TASK STATEMENT:
An exact copy of every entry is what's needed, so please transcribe them all.

Start of DATASET RECORDS

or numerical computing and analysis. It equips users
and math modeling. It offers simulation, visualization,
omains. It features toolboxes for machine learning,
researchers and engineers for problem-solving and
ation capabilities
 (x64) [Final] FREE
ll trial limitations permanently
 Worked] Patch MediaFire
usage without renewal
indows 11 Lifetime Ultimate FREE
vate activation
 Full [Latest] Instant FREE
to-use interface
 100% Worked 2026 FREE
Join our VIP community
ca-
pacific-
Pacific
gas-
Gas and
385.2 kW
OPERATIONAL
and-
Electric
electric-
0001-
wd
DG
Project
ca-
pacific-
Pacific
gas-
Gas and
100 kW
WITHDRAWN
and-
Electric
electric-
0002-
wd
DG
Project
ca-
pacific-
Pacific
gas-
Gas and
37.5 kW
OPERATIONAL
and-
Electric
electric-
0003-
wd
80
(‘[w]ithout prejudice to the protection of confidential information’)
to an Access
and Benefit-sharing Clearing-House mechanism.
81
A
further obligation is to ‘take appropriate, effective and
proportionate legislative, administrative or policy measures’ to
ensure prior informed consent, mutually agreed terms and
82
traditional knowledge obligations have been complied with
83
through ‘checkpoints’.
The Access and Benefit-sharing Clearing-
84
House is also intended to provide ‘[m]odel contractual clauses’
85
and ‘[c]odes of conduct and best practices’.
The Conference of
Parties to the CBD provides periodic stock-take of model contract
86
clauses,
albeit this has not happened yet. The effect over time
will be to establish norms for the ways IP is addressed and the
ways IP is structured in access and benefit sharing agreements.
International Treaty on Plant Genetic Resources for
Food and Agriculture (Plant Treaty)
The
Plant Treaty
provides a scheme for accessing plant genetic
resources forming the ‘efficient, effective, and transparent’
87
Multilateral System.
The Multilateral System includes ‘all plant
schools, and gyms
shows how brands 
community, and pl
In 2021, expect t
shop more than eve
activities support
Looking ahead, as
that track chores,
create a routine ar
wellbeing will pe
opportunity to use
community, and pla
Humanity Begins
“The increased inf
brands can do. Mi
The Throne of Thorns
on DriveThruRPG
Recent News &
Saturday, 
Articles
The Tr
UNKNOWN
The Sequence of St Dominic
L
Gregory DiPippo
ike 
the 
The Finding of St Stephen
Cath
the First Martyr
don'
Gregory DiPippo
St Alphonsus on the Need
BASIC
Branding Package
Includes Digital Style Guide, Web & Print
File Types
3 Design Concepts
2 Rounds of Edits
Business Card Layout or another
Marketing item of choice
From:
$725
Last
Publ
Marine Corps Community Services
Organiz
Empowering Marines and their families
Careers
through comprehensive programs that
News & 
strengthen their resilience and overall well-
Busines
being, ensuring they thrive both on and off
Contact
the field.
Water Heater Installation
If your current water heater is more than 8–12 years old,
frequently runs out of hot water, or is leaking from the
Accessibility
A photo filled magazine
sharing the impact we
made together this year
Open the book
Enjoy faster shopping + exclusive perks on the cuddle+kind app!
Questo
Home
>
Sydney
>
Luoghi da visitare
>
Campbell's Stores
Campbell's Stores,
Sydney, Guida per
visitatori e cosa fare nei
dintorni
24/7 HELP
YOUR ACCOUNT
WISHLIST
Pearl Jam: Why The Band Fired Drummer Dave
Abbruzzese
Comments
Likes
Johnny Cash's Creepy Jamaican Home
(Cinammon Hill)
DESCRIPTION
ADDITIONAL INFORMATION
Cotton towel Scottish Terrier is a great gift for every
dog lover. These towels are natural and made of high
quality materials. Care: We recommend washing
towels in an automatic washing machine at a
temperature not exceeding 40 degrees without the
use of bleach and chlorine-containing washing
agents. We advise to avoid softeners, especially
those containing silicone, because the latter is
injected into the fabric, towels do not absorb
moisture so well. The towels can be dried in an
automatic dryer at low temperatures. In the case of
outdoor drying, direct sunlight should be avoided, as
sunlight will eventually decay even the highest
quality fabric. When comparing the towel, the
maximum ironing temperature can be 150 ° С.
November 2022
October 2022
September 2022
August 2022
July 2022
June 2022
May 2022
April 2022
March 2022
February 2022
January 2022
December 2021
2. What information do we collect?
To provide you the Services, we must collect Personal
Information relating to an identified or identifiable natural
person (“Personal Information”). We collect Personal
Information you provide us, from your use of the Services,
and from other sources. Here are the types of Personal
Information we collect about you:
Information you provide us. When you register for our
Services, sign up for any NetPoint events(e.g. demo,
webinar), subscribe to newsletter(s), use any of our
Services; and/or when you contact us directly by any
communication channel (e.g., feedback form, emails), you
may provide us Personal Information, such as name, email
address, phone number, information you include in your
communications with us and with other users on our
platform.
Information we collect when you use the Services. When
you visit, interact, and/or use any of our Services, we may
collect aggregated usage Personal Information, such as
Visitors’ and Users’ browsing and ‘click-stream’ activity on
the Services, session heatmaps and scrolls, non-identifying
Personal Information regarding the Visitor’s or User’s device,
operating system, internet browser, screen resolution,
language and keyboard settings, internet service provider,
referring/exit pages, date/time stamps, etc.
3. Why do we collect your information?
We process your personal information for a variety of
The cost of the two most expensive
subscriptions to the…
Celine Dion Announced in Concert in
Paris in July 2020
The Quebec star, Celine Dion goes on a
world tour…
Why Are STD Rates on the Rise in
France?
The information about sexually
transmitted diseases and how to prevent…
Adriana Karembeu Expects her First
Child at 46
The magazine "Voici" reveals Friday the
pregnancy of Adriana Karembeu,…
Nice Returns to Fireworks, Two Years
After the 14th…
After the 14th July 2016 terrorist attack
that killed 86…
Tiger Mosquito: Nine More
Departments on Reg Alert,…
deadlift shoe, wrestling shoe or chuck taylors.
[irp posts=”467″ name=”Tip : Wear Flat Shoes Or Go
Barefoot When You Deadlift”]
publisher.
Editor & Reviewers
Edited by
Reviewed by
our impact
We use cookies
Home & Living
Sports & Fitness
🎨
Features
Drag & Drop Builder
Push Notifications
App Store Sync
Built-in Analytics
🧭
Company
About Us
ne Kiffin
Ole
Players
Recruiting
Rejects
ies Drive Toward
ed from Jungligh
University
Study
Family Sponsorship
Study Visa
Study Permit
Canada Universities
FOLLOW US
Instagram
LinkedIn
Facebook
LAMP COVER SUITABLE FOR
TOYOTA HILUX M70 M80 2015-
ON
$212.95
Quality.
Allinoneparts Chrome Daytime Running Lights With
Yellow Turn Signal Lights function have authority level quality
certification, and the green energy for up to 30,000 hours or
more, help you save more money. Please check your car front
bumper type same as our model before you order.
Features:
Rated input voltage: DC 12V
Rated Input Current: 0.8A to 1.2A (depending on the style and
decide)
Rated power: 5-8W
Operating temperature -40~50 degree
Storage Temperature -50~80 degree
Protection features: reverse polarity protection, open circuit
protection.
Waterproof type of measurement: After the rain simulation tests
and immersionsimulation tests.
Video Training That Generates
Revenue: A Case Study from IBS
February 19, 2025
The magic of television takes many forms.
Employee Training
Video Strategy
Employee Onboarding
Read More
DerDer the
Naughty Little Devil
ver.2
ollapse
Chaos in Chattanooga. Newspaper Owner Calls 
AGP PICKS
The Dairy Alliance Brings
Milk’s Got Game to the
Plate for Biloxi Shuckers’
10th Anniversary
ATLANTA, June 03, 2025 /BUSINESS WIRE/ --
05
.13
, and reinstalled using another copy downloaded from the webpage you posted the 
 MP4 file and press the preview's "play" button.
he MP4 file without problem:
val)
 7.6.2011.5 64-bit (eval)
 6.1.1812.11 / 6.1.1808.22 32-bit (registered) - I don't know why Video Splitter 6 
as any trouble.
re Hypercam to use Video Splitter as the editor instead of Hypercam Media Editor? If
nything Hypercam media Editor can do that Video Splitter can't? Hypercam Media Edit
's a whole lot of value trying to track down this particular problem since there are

End of DATASET RECORDS

RESPONSE BELOW:
or numerical computing and analysis. It equips users
and math modeling. It offers simulation, visualization,
omains. It features toolboxes for machine learning,
researchers and engineers for problem-solving and
ation capabilities
 (x64) [Final] FREE
ll trial limitations permanently
 Worked] Patch MediaFire
usage without renewal
indows 11 Lifetime Ultimate FREE
vate activation
 Full [Latest] Instant FREE
to-use interface
 100% Worked 2026 FREE
Join our VIP community
ca-
pacific-
Pacific
gas-
Gas and
385.2 kW
OPERATIONAL
and-
Electric
electric-
0001-
wd
DG
Project
ca-
pacific-
Pacific
gas-
Gas and
100 kW
WITHDRAWN
and-
Electric
electric-
0002-
wd
DG
Project
ca-
pacific-
Pacific
gas-
Gas and
37.5 kW
OPERATIONAL
and-
Electric
electric-
0003-
wd
80
(‘[w]ithout prejudice to the protection of confidential information’)
to an Access
and Benefit-sharing Clearing-House mechanism.
81
A
further obligation is to ‘take appropriate, effective and
proportionate legislative, administrative or policy measures’ to
ensure prior informed consent, mutually agreed terms and
82
traditional knowledge obligations have been complied with
83
through ‘checkpoints’.
The Access and Benefit-sharing Clearing-
84
House is also intended to provide ‘[m]odel contractual clauses’
85
and ‘[c]odes of conduct and best practices’.
The Conference of
Parties to the CBD provides periodic stock-take of model contract
86
clauses,
albeit this has not happened yet. The effect over time
will be to establish norms for the ways IP is addressed and the
ways IP is structured in access and benefit sharing agreements.
International Treaty on Plant Genetic Resources for
Food and Agriculture (Plant Treaty)
The
Plant Treaty
provides a scheme for accessing plant genetic
resources forming the ‘efficient, effective, and transparent’
87
Multilateral System.
The Multilateral System includes ‘all plant
schools, and gyms
shows how brands 
community, and pl
In 2021, expect t
shop more than eve
activities support
Looking ahead, as
that track chores,
create a routine ar
wellbeing will pe
opportunity to use
community, and pla
Humanity Begins
“The increased inf
brands can do. Mi
The Throne of Thorns
on DriveThruRPG
Recent News &
Saturday, 
Articles
The Tr
UNKNOWN
The Sequence of St Dominic
L
Gregory DiPippo
ike 
the 
The Finding of St Stephen
Cath
the First Martyr
don'
Gregory DiPippo
St Alphonsus on the Need
BASIC
Branding Package
Includes Digital Style Guide, Web & Print
File Types
3 Design Concepts
2 Rounds of Edits
Business Card Layout or another
Marketing item of choice
From:
$725
Last
Publ
Marine Corps Community Services
Organiz
Empowering Marines and their families
Careers
through comprehensive programs that
News & 
strengthen their resilience and overall well-
Busines
being, ensuring they thrive both on and off
Contact
the field.
Water Heater Installation
If your current water heater is more than 8–12 years old,
frequently runs out of hot water, or is leaking from the
Accessibility
A photo filled magazine
sharing the impact we
made together this year
Open the book
Enjoy faster shopping + exclusive perks on the cuddle+kind app!
Questo
Home
>
Sydney
>
Luoghi da visitare
>
Campbell's Stores
Campbell's Stores,
Sydney, Guida per
visitatori e cosa fare nei
dintorni
24/7 HELP
YOUR ACCOUNT
WISHLIST
Pearl Jam: Why The Band Fired Drummer Dave
Abbruzzese
Comments
Likes
Johnny Cash's Creepy Jamaican Home
(Cinammon Hill)
DESCRIPTION
ADDITIONAL INFORMATION
Cotton towel Scottish Terrier is a great gift for every
dog lover. These towels are natural and made of high
quality materials. Care: We recommend washing
towels in an automatic washing machine at a
temperature not exceeding 40 degrees without the
use of bleach and chlorine-containing washing
agents. We advise to avoid softeners, especially
those containing silicone, because the latter is
injected into the fabric, towels do not absorb
moisture so well. The towels can be dried in an
automatic dryer at low temperatures. In the case of
outdoor drying, direct sunlight should be avoided, as
sunlight will eventually decay even the highest
quality fabric. When comparing the towel, the
maximum ironing temperature can be 150 ° С.
November 2022
October 2022
September 2022
August 2022
July 2022
June 2022
May 2022
April 2022
March 2022
February 2022
January 2022
December 2021
2. What information do we collect?
To provide you the Services, we must collect Personal
Information relating to an identified or identifiable natural
person (“Personal Information”). We collect Personal
Information you provide us, from your use of the Services,
and from other sources. Here are the types of Personal
Information we collect about you:
Information you provide us. When you register for our
Services, sign up for any NetPoint events(e.g. demo,
webinar), subscribe to newsletter(s), use any of our
Services; and/or when you contact us directly by any
communication channel (e.g., feedback form, emails), you
may provide us Personal Information, such as name, email
address, phone number, information you include in your
communications with us and with other users on our
platform.
Information we collect when you use the Services. When
you visit, interact, and/or use any of our Services, we may
collect aggregated usage Personal Information, such as
Visitors’ and Users’ browsing and ‘click-stream’ activity on
the Services, session heatmaps and scrolls, non-identifying
Personal Information regarding the Visitor’s or User’s device,
operating system, internet browser, screen resolution,
language and keyboard settings, internet service provider,
referring/exit pages, date/time stamps, etc.
3. Why do we collect your information?
We process your personal information for a variety of
The cost of the two most expensive
subscriptions to the…
Celine Dion Announced in Concert in
Paris in July 2020
The Quebec star, Celine Dion goes on a
world tour…
Why Are STD Rates on the Rise in
France?
The information about sexually
transmitted diseases and how to prevent…
Adriana Karembeu Expects her First
Child at 46
The magazine "Voici" reveals Friday the
pregnancy of Adriana Karembeu,…
Nice Returns to Fireworks, Two Years
After the 14th…
After the 14th July 2016 terrorist attack
that killed 86…
Tiger Mosquito: Nine More
Departments on Reg Alert,…
deadlift shoe, wrestling shoe or chuck taylors.
[irp posts=”467″ name=”Tip : Wear Flat Shoes Or Go
Barefoot When You Deadlift”]
publisher.
Editor & Reviewers
Edited by
Reviewed by
our impact
We use cookies
Home & Living
Sports & Fitness
🎨
Features
Drag & Drop Builder
Push Notifications
App Store Sync
Built-in Analytics
🧭
Company
About Us
ne Kiffin
Ole
Players
Recruiting
Rejects
ies Drive Toward
ed from Jungligh
University
Study
Family Sponsorship
Study Visa
Study Permit
Canada Universities
FOLLOW US
Instagram
LinkedIn
Facebook
LAMP COVER SUITABLE FOR
TOYOTA HILUX M70 M80 2015-
ON
$212.95
Quality.
Allinoneparts Chrome Daytime Running Lights With
Yellow Turn Signal Lights function have authority level quality
certification, and the green energy for up to 30,000 hours or
more, help you save more money. Please check your car front
bumper type same as our model before you order.
Features:
Rated input voltage: DC 12V
Rated Input Current: 0.8A to 1.2A (depending on the style and
decide)
Rated power: 5-8W
Operating temperature -40~50 degree
Storage Temperature -50~80 degree
Protection features: reverse polarity protection, open circuit
protection.
Waterproof type of measurement: After the rain simulation tests
and immersionsimulation tests.
Video Training That Generates
Revenue: A Case Study from IBS
February 19, 2025
The magic of television takes many forms.
Employee Training
Video Strategy
Employee Onboarding
Read More
DerDer the
Naughty Little Devil
ver.2
ollapse
Chaos in Chattanooga. Newspaper Owner Calls 
AGP PICKS
The Dairy Alliance Brings
Milk’s Got Game to the
Plate for Biloxi Shuckers’
10th Anniversary
ATLANTA, June 03, 2025 /BUSINESS WIRE/ --
05
.13
, and reinstalled using another copy downloaded from the webpage you posted the 
 MP4 file and press the preview's "play" button.
he MP4 file without problem:
val)
 7.6.2011.5 64-bit (eval)
 6.1.1812.11 / 6.1.1808.22 32-bit (registered) - I don't know why Video Splitter 6 
as any trouble.
re Hypercam to use Video Splitter as the editor instead of Hypercam Media Editor? If
nything Hypercam media Editor can do that Video Splitter can't? Hypercam Media Edit
's a whole lot of value trying to track down this particular problem since there are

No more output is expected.